IT seems ironic that when winter temperatures fall, sympathy for the homeless also dips. As the snows pile up to near-record heights, a study by the National Law Center on Homelessness and Poverty reports that more and more cities are enacting and enforcing anti-vagrancy and anti-panhandling laws, paced in sternness by New York City, with a homeless population estimated at 86,000.
The New York Transit Authority is now distributing leaflets to subway patrons, reading: ``Ladies and gentlemen, panhandling on trains is against the law. Don't give to lawbreakers.''
San Francisco, noted for its social permissiveness, has been issuing thousands of citations to homeless persons ``intending to camp'' for the night.
Many urban residents see the presence of the homeless as one more sign of a breakdown of public order, and some policing measures may be justified. But we must ask: Is homeless-bashing becoming a politically safe posture for city officials? The evidence suggests that, in fact, American hearts are deeply divided. There may be a narrowly negative response: Do not panhandle in my backyard. But at another level, the estimated 2 million homeless in this country arouse more compassion than condemnation.

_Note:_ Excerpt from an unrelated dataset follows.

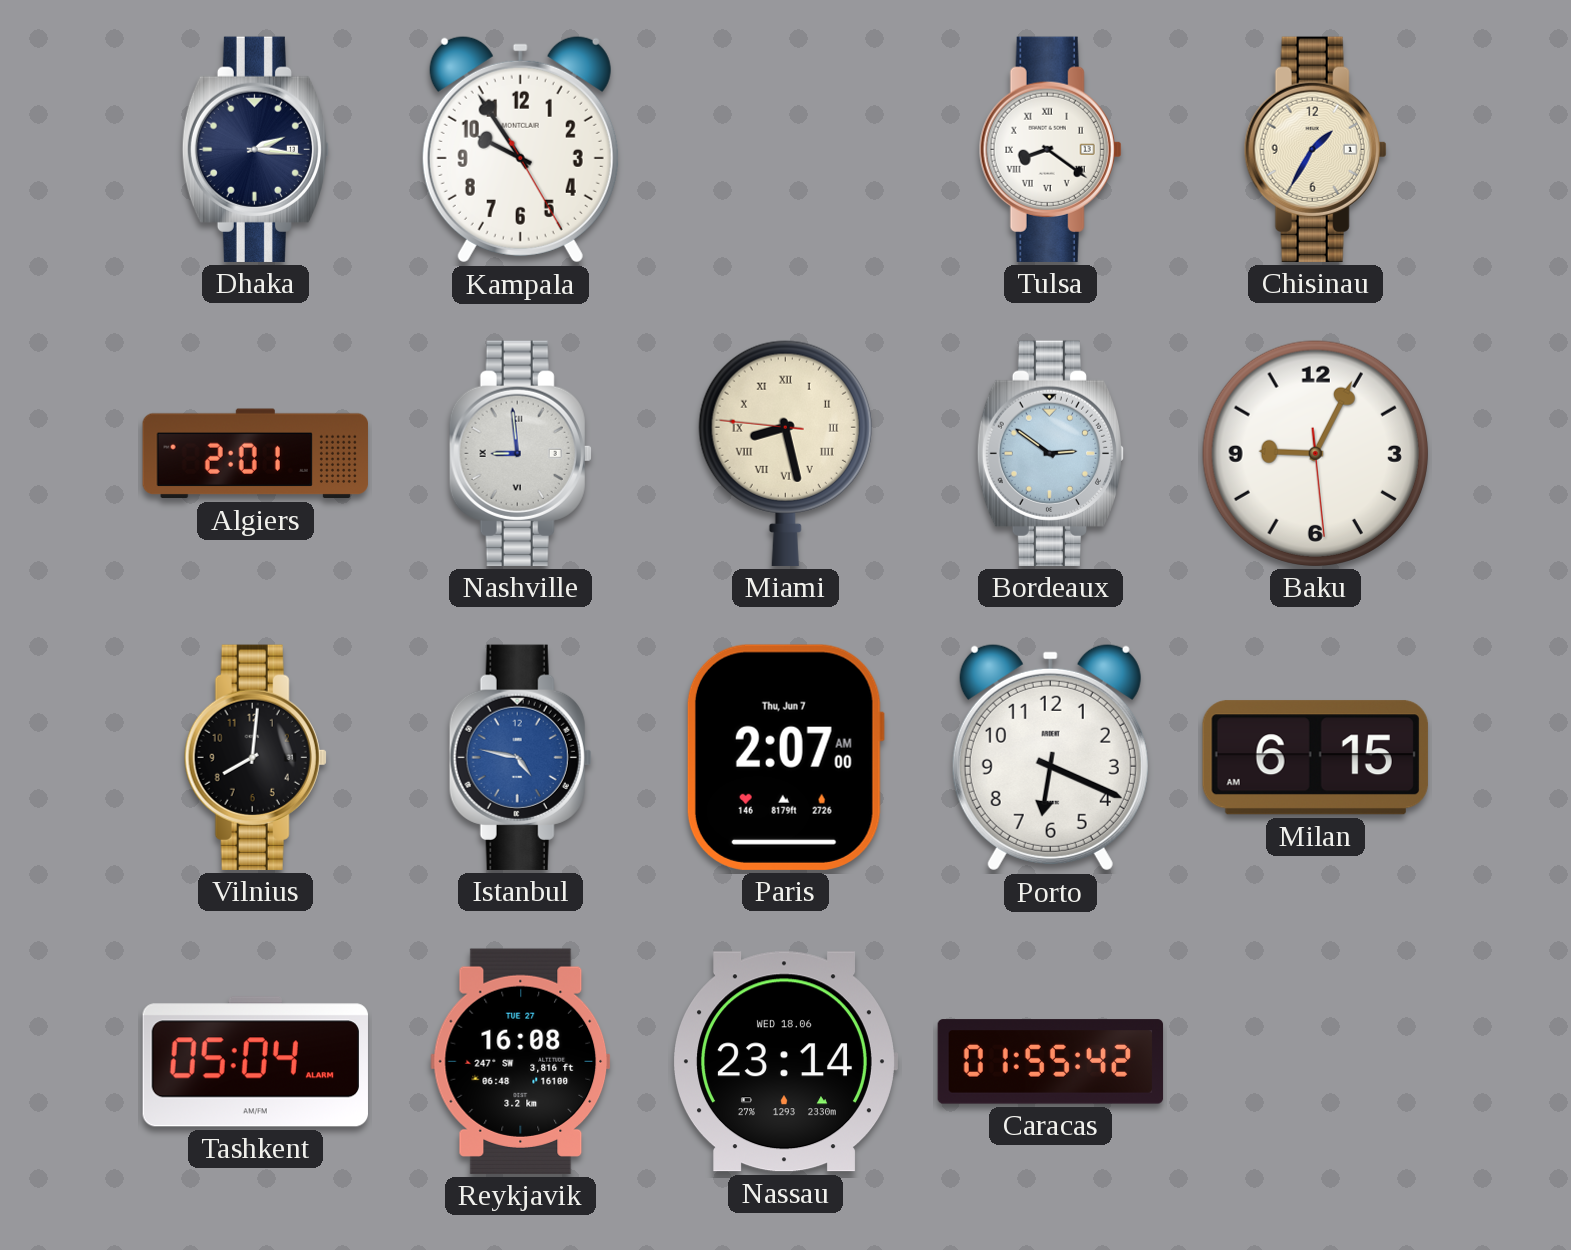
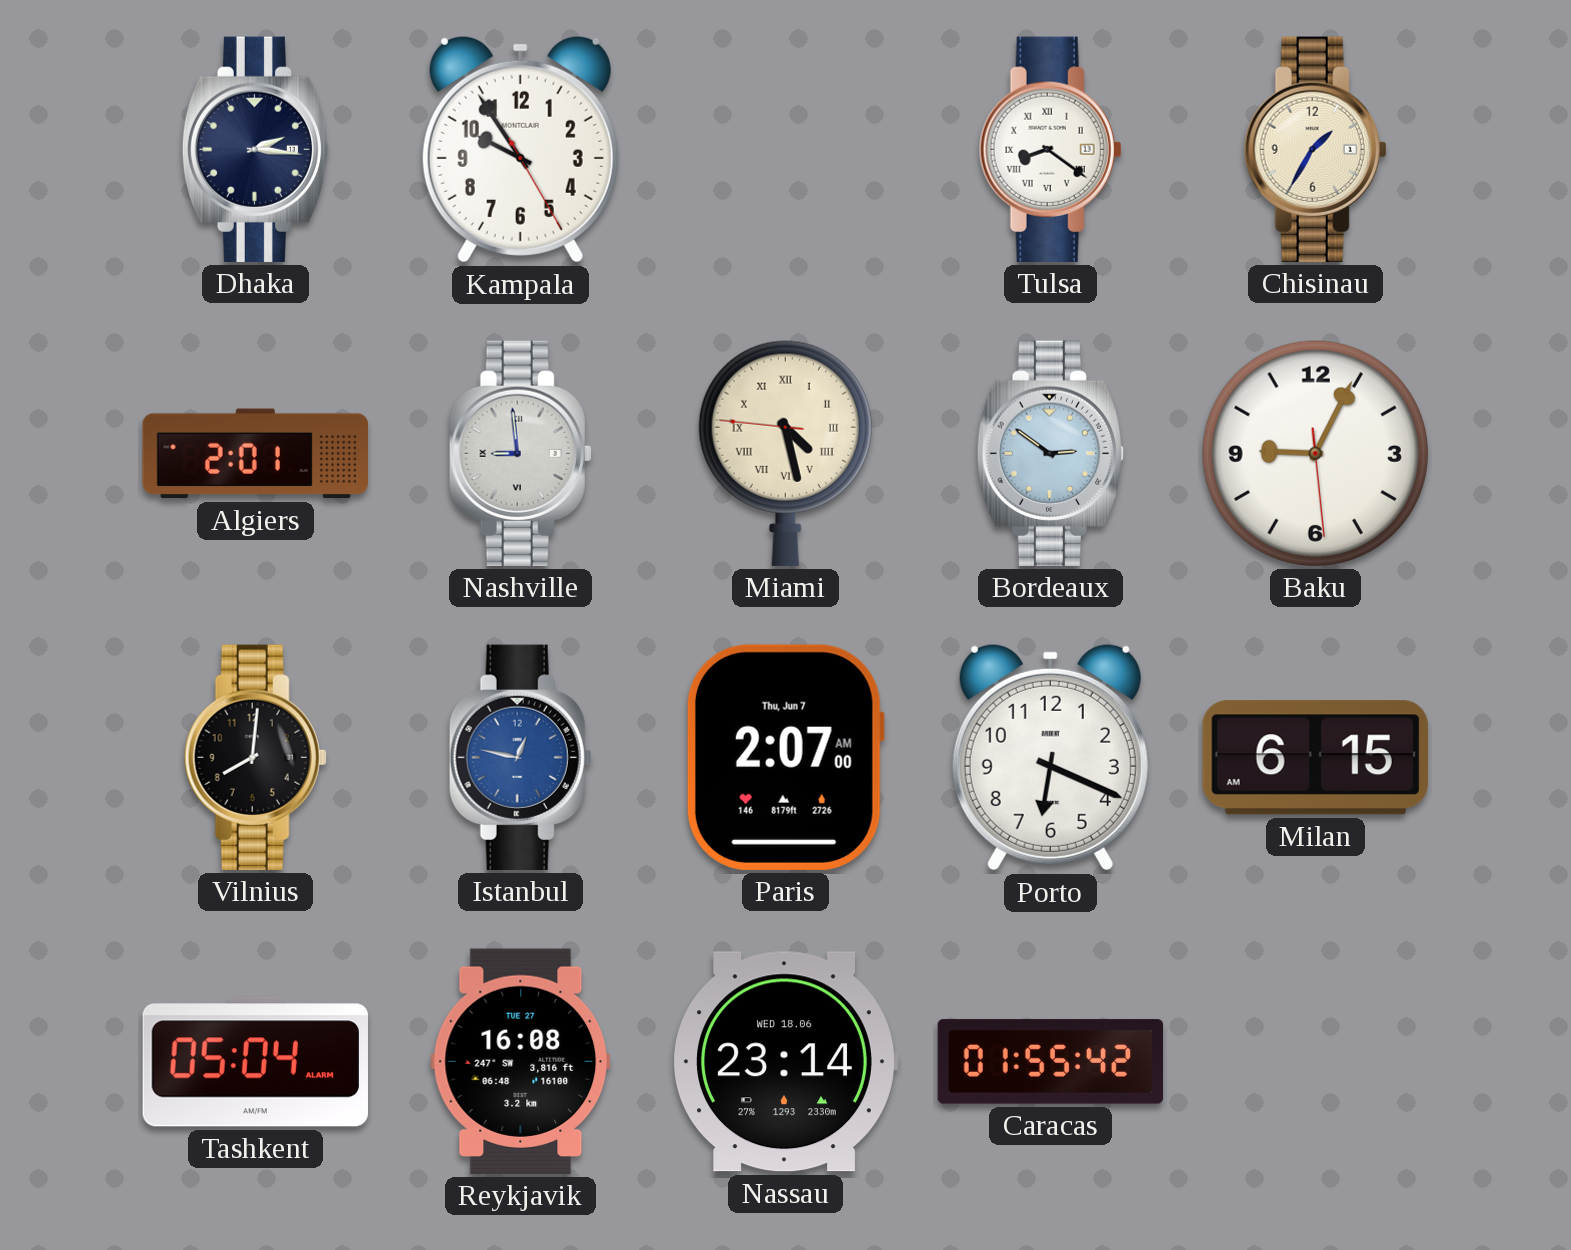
Miami: 8:27 -> 4:27
Istanbul: 4:47 -> 12:47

A recent poll commissioned by Parade magazine found that more than three-quarters of the respondents felt ``sympathetic'' toward the homeless; roughly the same majority believes that the government should do more to help them. An astounding 36 percent said they could imagine themselves becoming homeless.
Undeniable nuisances at times, undeniable fellow citizens always, the homeless are sad indicators of the economy and alarming proof of the extent to which alcoholism and drug abuse have ravaged a generation. But for the passerby, stepping around them en route to or from a home, the homeless finally measure how the American family, how the American sense of community has frayed.
To get the homeless off the streets and back into the community, cities must become as ingenious with rehabilitation programs as they have become at prosecution by law. If Americans with a place to sleep can do no more than punish the homeless for being homeless, the system is failing everybody.